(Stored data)
______

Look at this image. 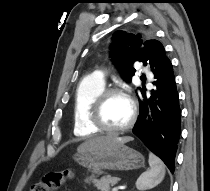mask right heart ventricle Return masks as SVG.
Wrapping results in <instances>:
<instances>
[{"label":"right heart ventricle","mask_w":210,"mask_h":191,"mask_svg":"<svg viewBox=\"0 0 210 191\" xmlns=\"http://www.w3.org/2000/svg\"><path fill=\"white\" fill-rule=\"evenodd\" d=\"M105 89V84L91 78L83 79L76 90L74 103L73 131L76 136L89 137L99 132L88 120L94 98Z\"/></svg>","instance_id":"1"}]
</instances>
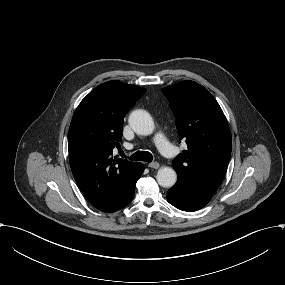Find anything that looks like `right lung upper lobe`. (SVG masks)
Instances as JSON below:
<instances>
[{"label": "right lung upper lobe", "mask_w": 285, "mask_h": 285, "mask_svg": "<svg viewBox=\"0 0 285 285\" xmlns=\"http://www.w3.org/2000/svg\"><path fill=\"white\" fill-rule=\"evenodd\" d=\"M146 89L117 80L96 87L77 107L69 128L72 173L84 195L107 212L122 199L139 162L113 159L120 147L126 112Z\"/></svg>", "instance_id": "obj_1"}]
</instances>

______

**TASK TO COMPLETE**
Excluding the pictures, restate word for word the lines from the one that holds "Find anything that" through the last line of the entries, both ends included.

**RESPONSE AREA**
Find anything that looks like `right lung upper lobe`. (SVG masks)
Instances as JSON below:
<instances>
[{"label": "right lung upper lobe", "mask_w": 285, "mask_h": 285, "mask_svg": "<svg viewBox=\"0 0 285 285\" xmlns=\"http://www.w3.org/2000/svg\"><path fill=\"white\" fill-rule=\"evenodd\" d=\"M146 89L117 80L96 87L77 107L69 128L72 173L84 195L107 212L122 199L139 162L113 159L120 147L126 112Z\"/></svg>", "instance_id": "obj_1"}]
</instances>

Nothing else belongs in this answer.